Otro aullido enloquecido llenó la batería cuando una nueva serie de explosiones iluminó la noche. Un ingenio demoníaco, con los cierres y las cadenas rotas, aullaba intentando liberarse de las ataduras mágicas que lo retenían en máquina de guerra. Los hombres morían aplastados bajo las orugas de bronce y Honsou vio cómo el enorme cañón daba media vuelta y disparaba varias veces. Los proyectiles aullantes cruzaron el cielo por encima de su cabeza y cayeron sobre el interior del campamento de los Guerreros de Hierro, provocando a continuación una serie de explosiones secundarías.
Honsou sacó la espada del cuerpo que tenía al lado e hizo un gesto de dolor al sentir cómo los torturados músculos crujían. Todavía quedaban muchos Puños Imperiales por matar, así que se lanzó hacia el infierno llameante de la batería para encontrarlos.
* * *
Los proyectiles de bólter rebotaron contra la pared y casi lo dejaron sordo. Hawke también sintió el impacto de incontables balas contra la parte baja de la pasarela. Apoyó con desesperación el codo contra la rejilla que tenía a la espalda y disparó el rifle láser a ciegas por encima del pasamanos.
Varios proyectiles rebotaron contra el torpedo con una lluvia de chispas, y Hawke se puso a soltar obscenidades sin parar, temiendo con cada uno de los impactos que el puñetero artefacto explotara. Oyó el pisoteo rítmico de unas botas que subían por la escalera que tenía al lado, y rodó sobre sí mismo justo a tiempo de ver aparecer un rostro ajado sobre un uniforme rojo.
Alzó el brazo y le golpeó con el codo en plena nariz, provocando un surtidor de sangre por toda la cara. El hombre se llevó las manos al rostro de forma instintiva y lanzó un grito mientras se desplomaba sobre el suelo.
—¡Y quédate ahí! —le gritó Hawke al mismo tiempo que se asomaba para verlo caer. Una bala pasó zumbando y le rozó la sien, haciéndole chillar de dolor. La sangre comenzó a correrle por la cara y rodó otra vez sobre sí mismo en el momento que otro enemigo subía por la escalera.

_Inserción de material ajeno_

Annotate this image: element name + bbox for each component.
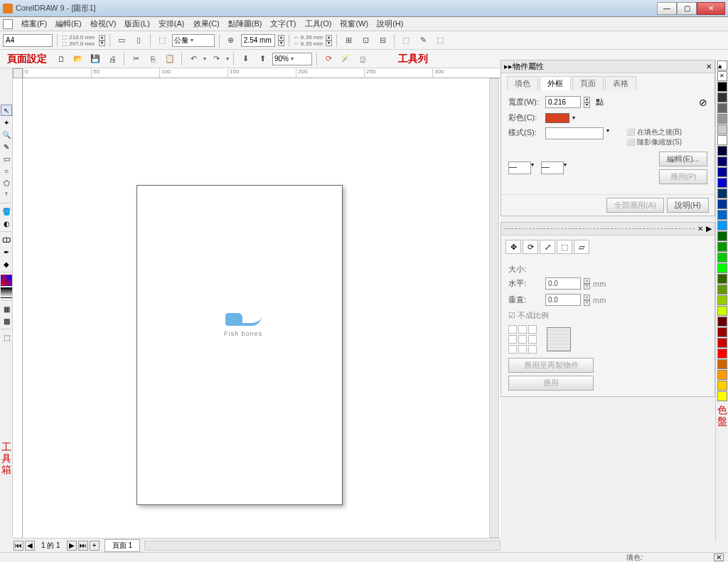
snap-button[interactable]: ⊡ xyxy=(358,33,373,48)
position-mode[interactable]: ✥ xyxy=(505,240,521,254)
h-input[interactable] xyxy=(545,277,581,290)
next-page-button[interactable]: ▶ xyxy=(67,541,77,551)
ruler-origin[interactable] xyxy=(13,68,23,78)
palette-swatch[interactable] xyxy=(717,146,727,156)
behind-fill-checkbox[interactable]: ⬜ 在填色之後(B) xyxy=(626,127,682,137)
palette-swatch[interactable] xyxy=(717,135,727,145)
v-spinner[interactable]: ▴▾ xyxy=(584,295,590,306)
palette-swatch[interactable]: ✕ xyxy=(717,71,727,81)
new-button[interactable]: 🗋 xyxy=(54,52,68,66)
palette-swatch[interactable] xyxy=(717,178,727,188)
copy-button[interactable]: ⎘ xyxy=(146,52,160,66)
minimize-button[interactable]: — xyxy=(657,2,677,15)
anchor-grid[interactable] xyxy=(508,325,537,354)
scale-checkbox[interactable]: ⬜ 隨影像縮放(S) xyxy=(626,137,682,147)
outline-width-input[interactable] xyxy=(545,96,581,108)
transform-titlebar[interactable]: ✕ ▶ xyxy=(501,223,714,235)
ruler-horizontal[interactable]: 050100 150200250300 xyxy=(23,68,500,78)
palette-swatch[interactable] xyxy=(717,327,727,337)
first-page-button[interactable]: ⏮ xyxy=(14,541,23,551)
interactive-trans-tool[interactable]: ◐ xyxy=(1,218,12,229)
palette-swatch[interactable] xyxy=(717,199,727,209)
misc1-button[interactable]: ⬚ xyxy=(399,33,413,48)
end-arrow-combo[interactable]: — xyxy=(541,161,564,174)
size-mode[interactable]: ⬚ xyxy=(557,240,572,254)
palette-swatch[interactable] xyxy=(717,317,727,327)
menu-layout[interactable]: 版面(L) xyxy=(120,17,154,31)
palette-swatch[interactable] xyxy=(717,349,727,359)
tab-table[interactable]: 表格 xyxy=(605,76,636,90)
palette-scroll-up[interactable]: ▴ xyxy=(717,60,727,70)
tab-outline[interactable]: 外框 xyxy=(540,76,571,90)
menu-help[interactable]: 說明(H) xyxy=(373,17,407,31)
scale-mode[interactable]: ⤢ xyxy=(540,240,555,254)
vertical-scrollbar[interactable] xyxy=(489,78,499,538)
landscape-button[interactable]: ▯ xyxy=(132,33,146,48)
menu-arrange[interactable]: 安排(A) xyxy=(154,17,189,31)
palette-swatch[interactable] xyxy=(717,306,727,316)
shape-tool[interactable]: ✦ xyxy=(1,117,12,128)
wizard-button[interactable]: 🪄 xyxy=(338,52,353,66)
palette-swatch[interactable] xyxy=(717,103,727,113)
ruler-vertical[interactable] xyxy=(13,78,23,538)
palette-swatch[interactable] xyxy=(717,295,727,305)
color-swatch-2[interactable] xyxy=(1,287,12,298)
menu-window[interactable]: 視窗(W) xyxy=(336,17,373,31)
misc2-button[interactable]: ✎ xyxy=(416,33,430,48)
palette-swatch[interactable] xyxy=(717,92,727,102)
refresh-button[interactable]: ⟳ xyxy=(321,52,336,66)
pattern-tool[interactable]: ▦ xyxy=(1,303,12,314)
interactive-fill-tool[interactable]: 🪣 xyxy=(1,206,12,217)
width-spinner[interactable]: ▴▾ xyxy=(584,97,590,108)
transform-close-icon[interactable]: ✕ xyxy=(697,225,703,233)
palette-swatch[interactable] xyxy=(717,82,727,92)
palette-swatch[interactable] xyxy=(717,124,727,134)
ellipse-tool[interactable]: ○ xyxy=(1,165,12,176)
proportional-checkbox[interactable]: ☑ 不成比例 xyxy=(508,310,549,321)
paste-button[interactable]: 📋 xyxy=(163,52,177,66)
open-button[interactable]: 📂 xyxy=(71,52,85,66)
docker-close-icon[interactable]: ✕ xyxy=(706,63,712,70)
maximize-button[interactable]: ▢ xyxy=(677,2,697,15)
texture-tool[interactable]: ▩ xyxy=(1,315,12,327)
last-page-button[interactable]: ⏭ xyxy=(78,541,88,551)
units-combo[interactable]: 公釐 xyxy=(172,34,215,47)
text-tool[interactable]: ᵀ xyxy=(1,189,12,201)
tab-fill[interactable]: 填色 xyxy=(507,76,538,90)
redo-button[interactable]: ↷ xyxy=(209,52,223,66)
transform-expand-icon[interactable]: ▶ xyxy=(706,224,712,233)
zoom-combo[interactable]: 90% xyxy=(272,53,312,65)
palette-swatch[interactable] xyxy=(717,210,727,220)
drawing-surface[interactable]: Fish bones xyxy=(23,78,500,538)
edit-button[interactable]: 編輯(E)... xyxy=(659,152,707,166)
add-page-button[interactable]: + xyxy=(90,541,100,551)
menu-text[interactable]: 文字(T) xyxy=(266,17,300,31)
tab-page[interactable]: 頁面 xyxy=(572,76,604,90)
apply-duplicate-button[interactable]: 應用至再製物件 xyxy=(508,358,594,373)
menu-edit[interactable]: 編輯(E) xyxy=(51,17,86,31)
menu-view[interactable]: 檢視(V) xyxy=(86,17,121,31)
pick-tool[interactable]: ↖ xyxy=(1,105,12,116)
menu-bitmap[interactable]: 點陣圖(B) xyxy=(224,17,267,31)
palette-swatch[interactable] xyxy=(717,253,727,263)
grid-button[interactable]: ⊞ xyxy=(341,33,355,48)
palette-swatch[interactable] xyxy=(717,381,727,391)
palette-swatch[interactable] xyxy=(717,189,727,198)
palette-swatch[interactable] xyxy=(717,242,727,252)
freehand-tool[interactable]: ✎ xyxy=(1,141,12,152)
import-button[interactable]: ⬇ xyxy=(238,52,252,66)
save-button[interactable]: 💾 xyxy=(88,52,102,66)
v-input[interactable] xyxy=(545,294,581,306)
rotate-mode[interactable]: ⟳ xyxy=(523,240,538,254)
apply-all-button[interactable]: 全部應用(A) xyxy=(606,198,664,213)
page-size-combo[interactable] xyxy=(3,34,53,47)
snap-spinner[interactable]: ▴▾ xyxy=(326,35,332,46)
palette-swatch[interactable] xyxy=(717,274,727,284)
horizontal-scrollbar[interactable] xyxy=(144,541,500,551)
extra-tool[interactable]: ⬚ xyxy=(1,332,12,343)
fill-tool[interactable]: ◆ xyxy=(1,258,12,270)
help-button[interactable]: 說明(H) xyxy=(667,198,709,213)
nudge-spinner[interactable]: ▴▾ xyxy=(278,35,284,46)
palette-swatch[interactable] xyxy=(717,157,727,166)
palette-swatch[interactable] xyxy=(717,231,727,241)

Un proyectil de bólter le atravesó la manga del uniforme y quedó manchada con la sangre que salió del brazo. La mano se le abrió de forma involuntaria y se le escapó el rifle láser. El arma se deslizó hasta el borde de la pasarela y se lanzó a por ella para impedir que se cayera. Algo pesado cayó sobre él.
Un puño lo golpeó en la mandíbula, pero logró girar el cuerpo y la cabeza y amortiguar parte de la fuerza del golpe, aunque su oponente siguió dándole puñetazos.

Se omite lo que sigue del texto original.